Dataset entries:
= Beginning of Section =

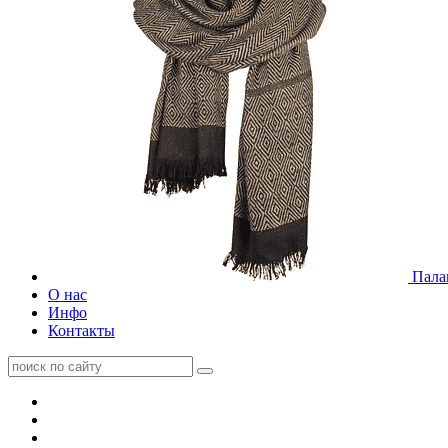
Пала
О нас
Инфо
Контакты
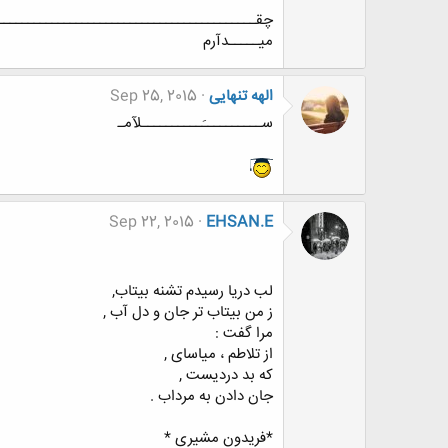
چقـــــــــــــــــــــــــــــــــــــــــــ
میـــــدآرم
الهه تنهایی
Sep 25, 2015
ســــــــــَــــــــــلآمـ
Sep 22, 2015
EHSAN.E
لب دریا رسیدم تشنه بیتاب,
ز من بیتاب تر جان و دل آب ,
مرا گفت :
از تلاطم ، میاسای ,
که بد دردیست ,
جان دادن به مرداب .
*فریدون مشیری *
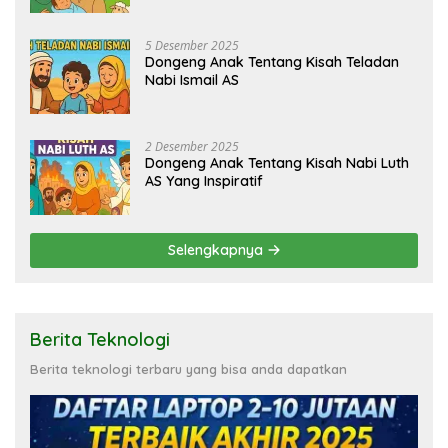
5 Desember 2025
Dongeng Anak Tentang Kisah Teladan
Nabi Ismail AS
2 Desember 2025
Dongeng Anak Tentang Kisah Nabi Luth
AS Yang Inspiratif
Selengkapnya
Berita Teknologi
Berita teknologi terbaru yang bisa anda dapatkan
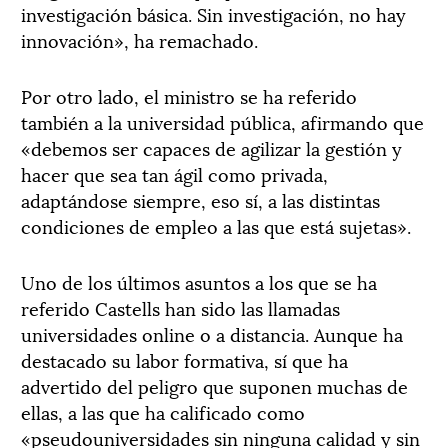
investigación básica. Sin investigación, no hay
innovación», ha remachado.
Por otro lado, el ministro se ha referido
también a la universidad pública, afirmando que
«debemos ser capaces de agilizar la gestión y
hacer que sea tan ágil como privada,
adaptándose siempre, eso sí, a las distintas
condiciones de empleo a las que está sujetas».
Uno de los últimos asuntos a los que se ha
referido Castells han sido las llamadas
universidades online o a distancia. Aunque ha
destacado su labor formativa, sí que ha
advertido del peligro que suponen muchas de
ellas, a las que ha calificado como
«pseudouniversidades sin ninguna calidad y sin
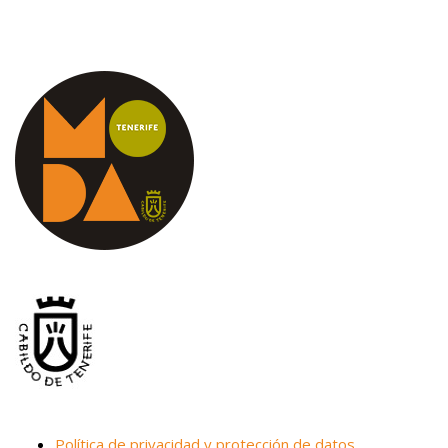
Política de privacidad y protección de datos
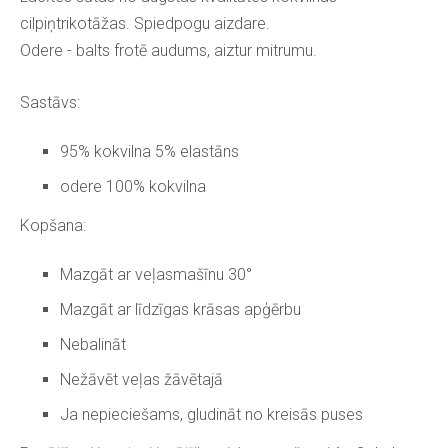
cilpiņtrikotāžas. Spiedpogu aizdare.
Odere - balts frotē audums, aiztur mitrumu.
Sastāvs:
95% kokvilna 5% elastāns
odere 100% kokvilna
Kopšana:
Mazgāt ar veļasmašīnu 30°
Mazgāt ar līdzīgas krāsas apģērbu
Nebalināt
Nežāvēt veļas žāvētajā
Ja nepieciešams, gludināt no kreisās puses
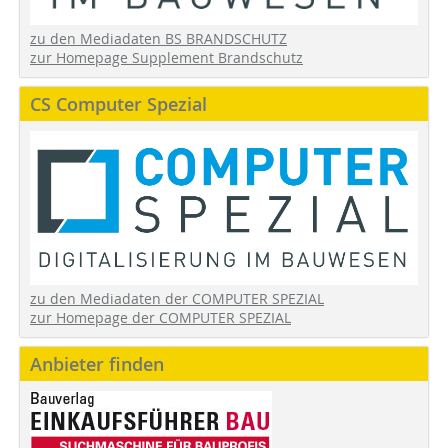
zu den Mediadaten BS BRANDSCHUTZ
zur Homepage Supplement Brandschutz
CS Computer Spezial
zu den Mediadaten der COMPUTER SPEZIAL
zur Homepage der COMPUTER SPEZIAL
Anbieter finden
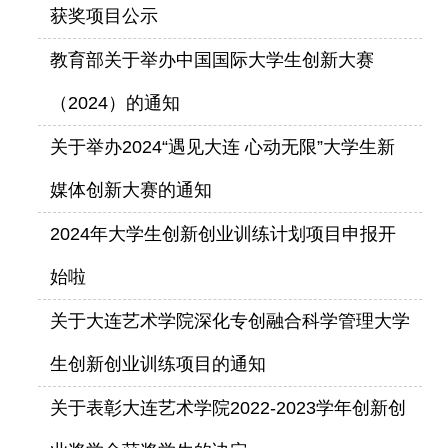
获奖项目公示
教育部关于举办中国国际大学生创新大赛
（2024）的通知
关于举办2024“遇见大连 心动无限”大学生新
媒体创新大赛的通知
2024年大学生创新创业训练计划项目申报开
始啦
关于大连艺术学院深化专创融合科学管理大学
生创新创业训练项目的通知
关于表彰大连艺术学院2022-2023学年创新创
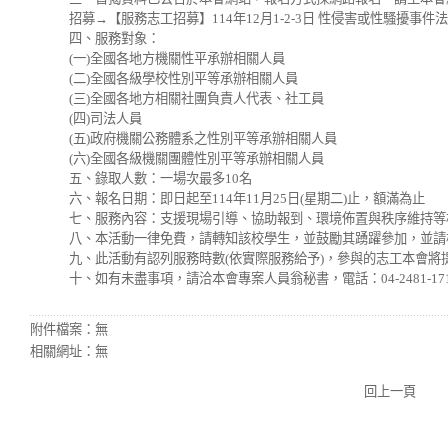
招募→【服務志工招募】114年12月1-2-3日 性侵害或性騷擾
四、服務對象：
(一)全國各地方機關性平承辦相關人員
(二)全國各級學校性別平等承辦相關人員
(三)全國各地方相關社團負責人代表、社工員
(四)司法人員
(五)政府機關公務體系之性別平等承辦相關人員
(六)全國各級機關團體性別平等承辦相關人員
五、錄取人數：一場次最多10名
六、報名日期：即日起至114年11月25日(星期二)止，額滿為止
七、服務內容：支援現場引導、協助報到、環境佈置與秩序維持等
八、本活動一律免費，請轉知該校學生，並鼓勵其踴躍參加，並請
九、此活動有認列服務時數(依實際服務給予)，參與的志工本會將
十、如有未盡事項，請洽本會專案人員翁秘書，電話：04-2481-1717，電
附件檔案：
無
相關網址：
無
回上一頁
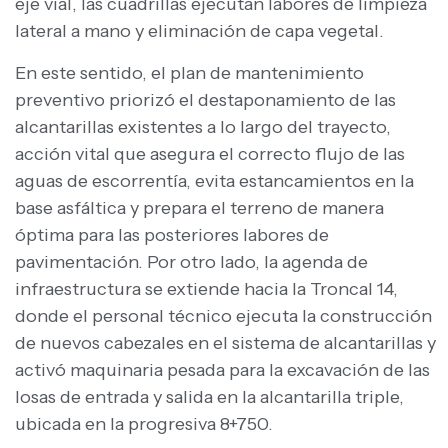
eje vial, las cuadrillas ejecutan labores de limpieza
lateral a mano y eliminación de capa vegetal.
En este sentido, el plan de mantenimiento
preventivo priorizó el destaponamiento de las
alcantarillas existentes a lo largo del trayecto,
acción vital que asegura el correcto flujo de las
aguas de escorrentía, evita estancamientos en la
base asfáltica y prepara el terreno de manera
óptima para las posteriores labores de
pavimentación. Por otro lado, la agenda de
infraestructura se extiende hacia la Troncal 14,
donde el personal técnico ejecuta la construcción
de nuevos cabezales en el sistema de alcantarillas y
activó maquinaria pesada para la excavación de las
losas de entrada y salida en la alcantarilla triple,
ubicada en la progresiva 8+750.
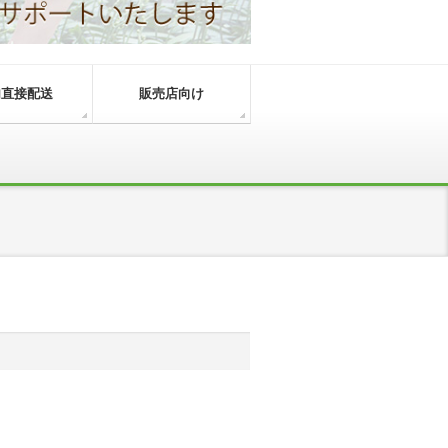
内直接配送
販売店向け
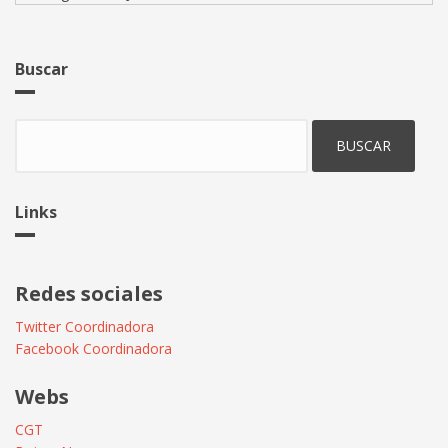
Buscar
Buscar
Links
Redes sociales
Twitter Coordinadora
Facebook Coordinadora
Webs
CGT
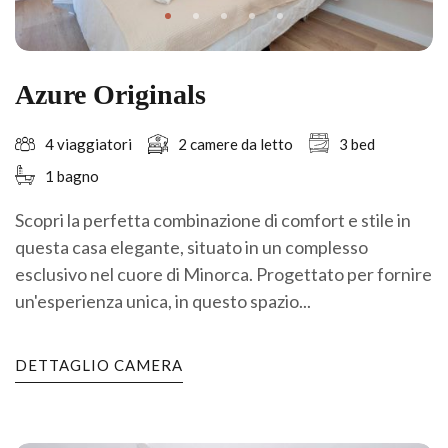
Azure Originals
4 viaggiatori
2 camere da letto
3 bed
1 bagno
Scopri la perfetta combinazione di comfort e stile in
questa casa elegante, situato in un complesso
esclusivo nel cuore di Minorca. Progettato per fornire
un'esperienza unica, in questo spazio...
DETTAGLIO CAMERA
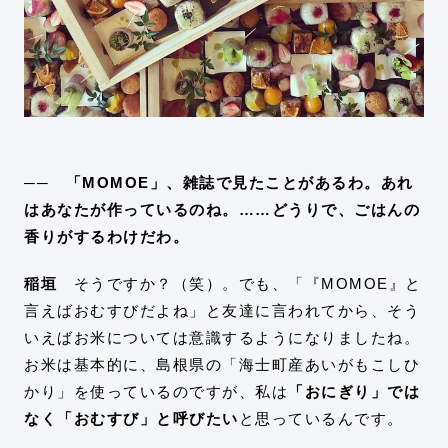
── 「MOMOE」、雑誌で見たことがあるわ。あれ
はあなたが作っているのね。……どうりで、ごはんの
香りがするわけだわ。
稲垣
そうですか？（笑）。でも、「『MOMOE』と
言えばおむすびだよね」と友達に言われてから、そう
いえばお米については意識するようになりましたね。
お米は基本的に、島根県の「海士町産あいがもこしひ
かり」を使っているのですが、私は
「おにぎり」では
なく「おむすび」と呼びたい
と思っているんです。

= End of Section =

Task prompt: Nothing but an exact copy of the data, without pictures, should be returned.

Task answer:
Пала
О нас
Инфо
Контакты
چقـــــــــــــــــــــــــــــــــــــــــــ
میـــــدآرم
الهه تنهایی
Sep 25, 2015
ســــــــــَــــــــــلآمـ
Sep 22, 2015
EHSAN.E
لب دریا رسیدم تشنه بیتاب,
ز من بیتاب تر جان و دل آب ,
مرا گفت :
از تلاطم ، میاسای ,
که بد دردیست ,
جان دادن به مرداب .
*فریدون مشیری *
5 Desember 2025
Dongeng Anak Tentang Kisah Teladan
Nabi Ismail AS
2 Desember 2025
Dongeng Anak Tentang Kisah Nabi Luth
AS Yang Inspiratif
Selengkapnya
Berita Teknologi
Berita teknologi terbaru yang bisa anda dapatkan
investigación básica. Sin investigación, no hay
innovación», ha remachado.
Por otro lado, el ministro se ha referido
también a la universidad pública, afirmando que
«debemos ser capaces de agilizar la gestión y
hacer que sea tan ágil como privada,
adaptándose siempre, eso sí, a las distintas
condiciones de empleo a las que está sujetas».
Uno de los últimos asuntos a los que se ha
referido Castells han sido las llamadas
universidades online o a distancia. Aunque ha
destacado su labor formativa, sí que ha
advertido del peligro que suponen muchas de
ellas, a las que ha calificado como
«pseudouniversidades sin ninguna calidad y sin
Política de privacidad y protección de datos
cilpiņtrikotāžas. Spiedpogu aizdare.
Odere - balts frotē audums, aiztur mitrumu.
Sastāvs:
95% kokvilna 5% elastāns
odere 100% kokvilna
Kopšana:
Mazgāt ar veļasmašīnu 30°
Mazgāt ar līdzīgas krāsas apģērbu
Nebalināt
Nežāvēt veļas žāvētajā
Ja nepieciešams, gludināt no kreisās puses
zu den Mediadaten BS BRANDSCHUTZ
zur Homepage Supplement Brandschutz
CS Computer Spezial
zu den Mediadaten der COMPUTER SPEZIAL
zur Homepage der COMPUTER SPEZIAL
Anbieter finden
获奖项目公示
教育部关于举办中国国际大学生创新大赛
（2024）的通知
关于举办2024“遇见大连 心动无限”大学生新
媒体创新大赛的通知
2024年大学生创新创业训练计划项目申报开
始啦
关于大连艺术学院深化专创融合科学管理大学
生创新创业训练项目的通知
关于表彰大连艺术学院2022-2023学年创新创
招募→【服務志工招募】114年12月1-2-3日 性侵害或性騷擾
四、服務對象：
(一)全國各地方機關性平承辦相關人員
(二)全國各級學校性別平等承辦相關人員
(三)全國各地方相關社團負責人代表、社工員
(四)司法人員
(五)政府機關公務體系之性別平等承辦相關人員
(六)全國各級機關團體性別平等承辦相關人員
五、錄取人數：一場次最多10名
六、報名日期：即日起至114年11月25日(星期二)止，額滿為止
七、服務內容：支援現場引導、協助報到、環境佈置與秩序維持等
八、本活動一律免費，請轉知該校學生，並鼓勵其踴躍參加，並請
九、此活動有認列服務時數(依實際服務給予)，參與的志工本會將
十、如有未盡事項，請洽本會專案人員翁秘書，電話：04-2481-1717，電
附件檔案：
無
相關網址：
無
回上一頁
eje vial, las cuadrillas ejecutan labores de limpieza
lateral a mano y eliminación de capa vegetal.
En este sentido, el plan de mantenimiento
preventivo priorizó el destaponamiento de las
alcantarillas existentes a lo largo del trayecto,
acción vital que asegura el correcto flujo de las
aguas de escorrentía, evita estancamientos en la
base asfáltica y prepara el terreno de manera
óptima para las posteriores labores de
pavimentación. Por otro lado, la agenda de
infraestructura se extiende hacia la Troncal 14,
donde el personal técnico ejecuta la construcción
de nuevos cabezales en el sistema de alcantarillas y
activó maquinaria pesada para la excavación de las
losas de entrada y salida en la alcantarilla triple,
ubicada en la progresiva 8+750.
内直接配送
販売店向け
Buscar
Buscar
Links
Redes sociales
Twitter Coordinadora
Facebook Coordinadora
Webs
CGT
Azure Originals
4 viaggiatori
2 camere da letto
3 bed
1 bagno
Scopri la perfetta combinazione di comfort e stile in
questa casa elegante, situato in un complesso
esclusivo nel cuore di Minorca. Progettato per fornire
un'esperienza unica, in questo spazio...
DETTAGLIO CAMERA
── 「MOMOE」、雑誌で見たことがあるわ。あれ
はあなたが作っているのね。……どうりで、ごはんの
香りがするわけだわ。
稲垣
そうですか？（笑）。でも、「『MOMOE』と
言えばおむすびだよね」と友達に言われてから、そう
いえばお米については意識するようになりましたね。
お米は基本的に、島根県の「海士町産あいがもこしひ
かり」を使っているのですが、私は
「おにぎり」では
なく「おむすび」と呼びたい
と思っているんです。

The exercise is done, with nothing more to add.